Безусловно, это был укор, но сокрытый – завёрнутый в обёртку незлого слова. Уколола по-женски и польстила:

– Я бы хотела взглянуть. Хотя бы краем глаза. Мне кажется, ваша живопись не совсем обычна.

– С чего вы взяли? – таки насторожился Николка. Он давным-давно вынес все свои полотна из дому, а потому Аннушка, действительно, ничего не могла показать пришлецам, а на пальцах… на словах… Что она вообще может рассказать?! Ничего – тут свояченица совершенно права.

– Я не слепая. Вижу руки ваши. Утончённые и дюжие, пальцы склонны к изящности линий и скрытой экспрессии. В глазах замечаю глубину… и скуку, может быть – тоску. Если бы из-под вашей кисти рождалась прописная живопись, то прилежания толику – и вы бы, наверняка, стали маститым художником. Или, на худой конец, как мой дражайший супруг, – попсовым оформителем.

– Боюсь разочаровать вас.

– О нет! Я знаю толк в таких вещах. Меня не проведёшь. В вашем случае, я думаю, никто из ценителей пока не открыл для себя внутренний мир творца, не постиг созданные им образы. С настоящими живописцами вечно так: мир образов как откровение, но, увы, лишь через века после кончины безвестного мастера. Созерцатели прекрасного безнадёжно отстают от демиурга в познании искусства, их вкусы теряются во времени, и прозревают они слишком поздно, чтобы отдать должное таланту при жизни…

Её слова причудливо сплетались, образуя льстивой паутины сеть. Николка не привык ни к хвале, ни к хуле, а потому невольно заслушался.

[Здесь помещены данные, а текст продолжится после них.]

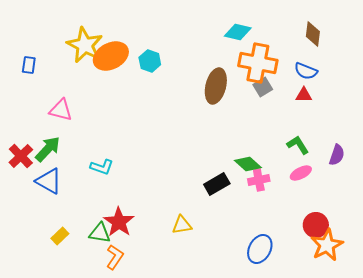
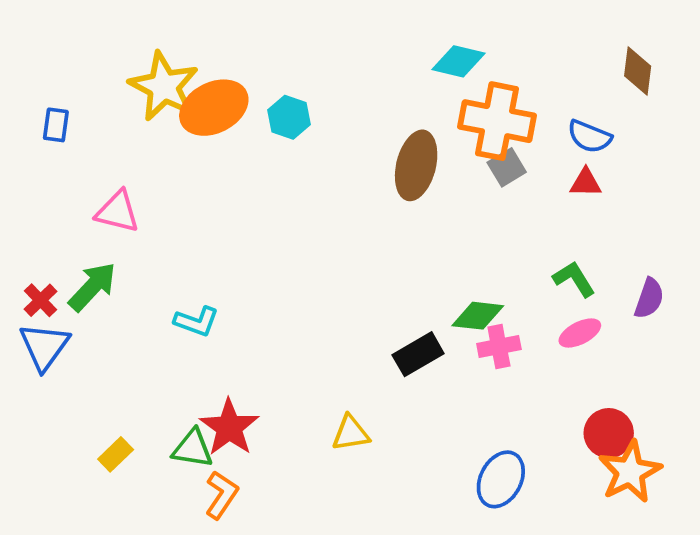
brown diamond: (313, 34) -> (638, 71), moved
red cross: (21, 156) -> (40, 300), size x0.7
green diamond: (248, 164) -> (478, 316), turned -36
blue triangle: (49, 181) -> (44, 346), moved, turned 36

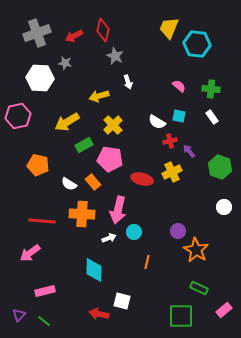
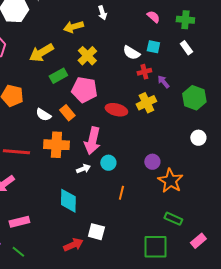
red arrow: (99, 314) -> (73, 245), turned 144

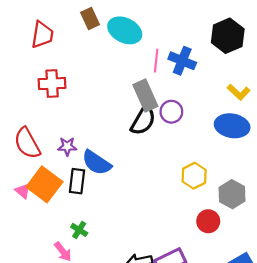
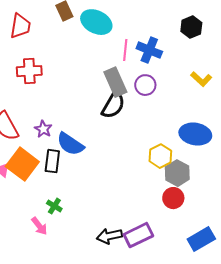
black hexagon: (228, 36) -> (191, 27), size x0.7
purple circle: (171, 112) -> (145, 85), moved
blue ellipse: (232, 126) -> (195, 134), moved
purple star: (67, 146) -> (43, 129), turned 30
gray hexagon: (232, 194) -> (177, 173), moved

– Вы произнесли: смерть. Когда клюкой безносая старуха постучит по крышке гроба? – обронил хмурую смешинку, представляя сюжет на холсте в натуральную величину, и, будто из летаргического сна, очнулся, осознавая, что за её словами ничего, кроме слов, не стоит. Бает.

Но вот зачем она из кожи вон лезет, чтобы польстить ему?! Всё тот же вопрос – и без ответа.

– Правда! Я бы очень хотела успеть. Так откроете?

В её глазах читалась сокрытая мысль, что просверкнула и затаилась в глубине чёрного взгляда, и только уголки губ заманчиво раздвинулись, обнажая белый оскал в загадочной усмешке. Слова были лукавы, но не глупы – как если бы она понимала, о чём говорит. А как можно судить о том, чего в глаза никогда не видела? Впрочем, у супруги художника должно быть припасено в рукаве несколько неизбитых фраз, и при случае она должна уметь потрафить самолюбию: всяк художник, вестимо, раним и ревнив чрезмерно.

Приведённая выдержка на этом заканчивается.